Después de cinco años.- Razón de escribir.- La tentación.- La resistencia.- La caída.

Más de cinco años han pasado desde que tuvo principio nuestra Casa de La Igle­suela del Cid. Muchos se han enterado, durante estos cinco años, de varios detalles re­ferentes a ella, y les llamaba vivamente la atención. Y les picaba la curiosidad de conocerlos todos, y el deseo de que se escribieran e imprimieran.

Y pidieron y volvieron a pedir el relato de esos pormenores, e instaron y reiteraron y volvieron a la carga; pero toparon siempre con la resistencia.

¿Por qué esta tenacidad? ¿Por qué no se ha escrito esa historia? Por varias razones, algunas muy íntimas, que no hay para qué exponer. Ni su publicación hace falta para el objeto de la historia.

Pero todo tiene fin; y si no lo han tenido las peticiones, por aquello de si persevera­verit pulsans, que estamos meditando estos días con la Santa Iglesia, o por lo otro de «el pobre importuno saca mendrugo», que repite el pueblo, lo tienen las resistencias por lo de «tanto y tanto va el cántaro a la fuente que al final se rompe». Tanto, tanto tentar ha dado al traste con la resistencia y ha producido la caída en la tentación.

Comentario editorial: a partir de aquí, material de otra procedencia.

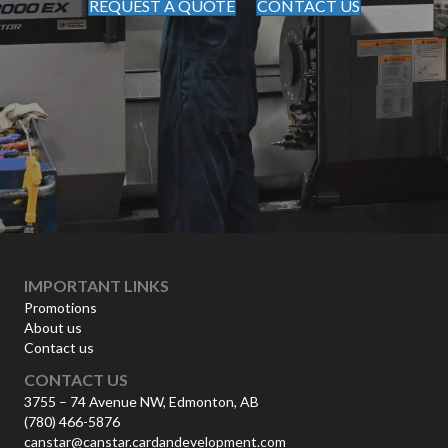
REQUEST A QUOTE
CONTACT US
IMPORTANT LINKS
Promotions
About us
Contact us
CONTACT US
3755 – 74 Avenue NW, Edmonton, AB
(780) 466-5876
canstar@canstar.cardandevelopment.com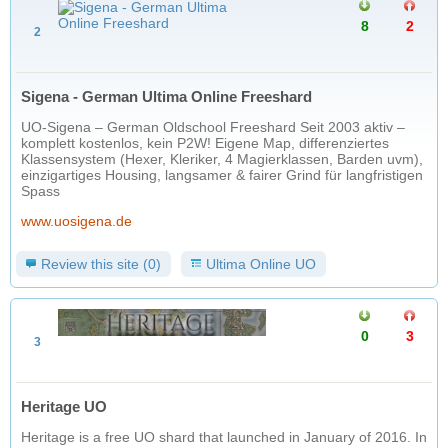
8
2
2
Sigena - German Ultima Online Freeshard
UO-Sigena – German Oldschool Freeshard Seit 2003 aktiv –
komplett kostenlos, kein P2W! Eigene Map, differenziertes
Klassensystem (Hexer, Kleriker, 4 Magierklassen, Barden uvm),
einzigartiges Housing, langsamer & fairer Grind für langfristigen
Spass
www.uosigena.de
Review this site (0)
Ultima Online UO
0
3
3
Heritage UO
Heritage is a free UO shard that launched in January of 2016. In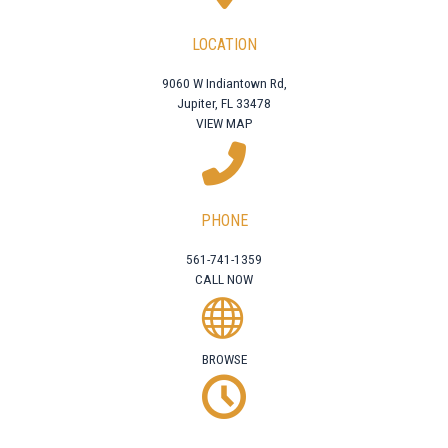
LOCATION
9060 W Indiantown Rd,
Jupiter, FL 33478
VIEW MAP
PHONE
561-741-1359
CALL NOW
BROWSE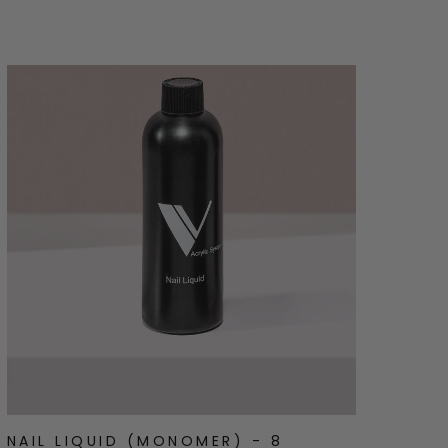
stars
NAIL LIQUID (MONOMER) - 8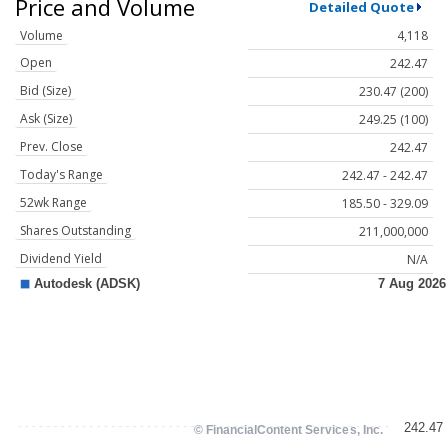
Price and Volume
Detailed Quote
Volume
4,118
Open
242.47
Bid (Size)
230.47 (200)
Ask (Size)
249.25 (100)
Prev. Close
242.47
Today's Range
242.47 - 242.47
52wk Range
185.50 - 329.09
Shares Outstanding
211,000,000
Dividend Yield
N/A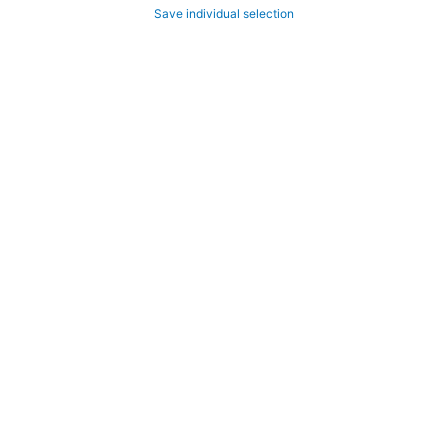
Save individual selection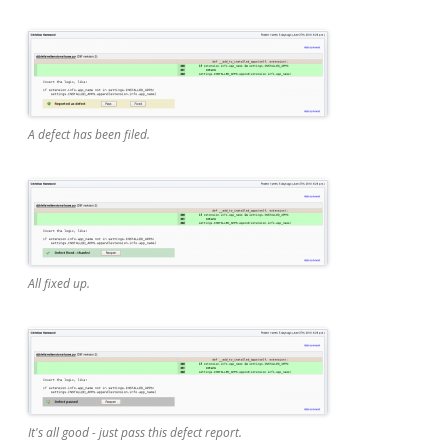
A defect has been filed.
All fixed up.
It's all good - just pass this defect report.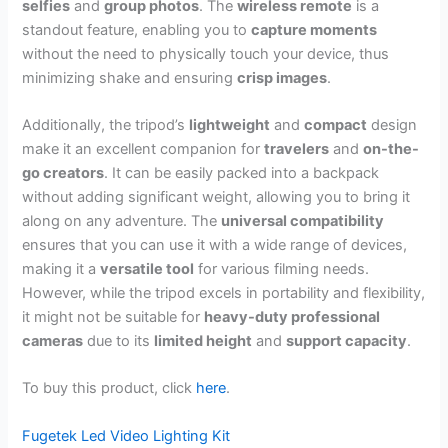
selfies
and
group photos
. The
wireless remote
is a
standout feature, enabling you to
capture moments
without the need to physically touch your device, thus
minimizing shake and ensuring
crisp images
.
Additionally, the tripod’s
lightweight
and
compact
design
make it an excellent companion for
travelers
and
on-the-
go creators
. It can be easily packed into a backpack
without adding significant weight, allowing you to bring it
along on any adventure. The
universal compatibility
ensures that you can use it with a wide range of devices,
making it a
versatile tool
for various filming needs.
However, while the tripod excels in portability and flexibility,
it might not be suitable for
heavy-duty professional
cameras
due to its
limited height
and
support capacity
.
To buy this product, click
here
.
Fugetek Led Video Lighting Kit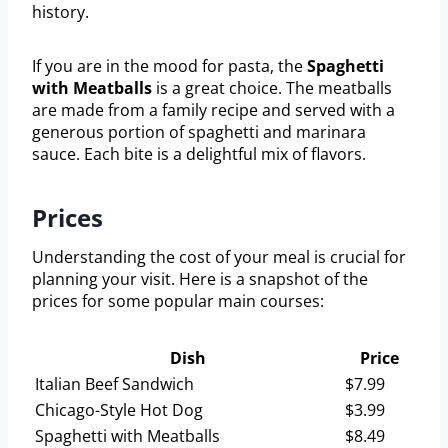
history.
If you are in the mood for pasta, the
Spaghetti
with Meatballs
is a great choice. The meatballs
are made from a family recipe and served with a
generous portion of spaghetti and marinara
sauce. Each bite is a delightful mix of flavors.
Prices
Understanding the cost of your meal is crucial for
planning your visit. Here is a snapshot of the
prices for some popular main courses:
Dish
Price
Italian Beef Sandwich
$7.99
Chicago-Style Hot Dog
$3.99
Spaghetti with Meatballs
$8.49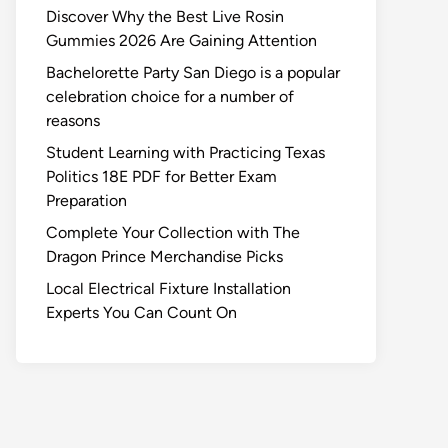
Discover Why the Best Live Rosin
Gummies 2026 Are Gaining Attention
Bachelorette Party San Diego is a popular
celebration choice for a number of
reasons
Student Learning with Practicing Texas
Politics 18E PDF for Better Exam
Preparation
Complete Your Collection with The
Dragon Prince Merchandise Picks
Local Electrical Fixture Installation
Experts You Can Count On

Como se trata de asunto en sí indiferente, ni fue mala la resistencia, ni es mala la caída. Y aun puede ser que produzca ésta los buenos efectos que han soñado los ten­tadores. ¡Quiera el Cielo que así sea, para que no se pierdan el tiempo y el trabajo. Y allá va, con la más pura intención, y valga lo que valiere, la historia de nuestra Casa de La Iglesuela del Cid.

II.- LA IGLESUELA DEL CID

Su situación económica.- Una herradura.- El nombre.- El caserío.- Las comunicaciones.- Miedos infundados.-

La Iglesuela es una población de 1490 habitantes, según el último censo eclesiástico, que pertenece, en lo civil, a la provincia de Teruel, partido de Castellote, y en lo reli­gioso a la Archidiócesis de Zaragoza.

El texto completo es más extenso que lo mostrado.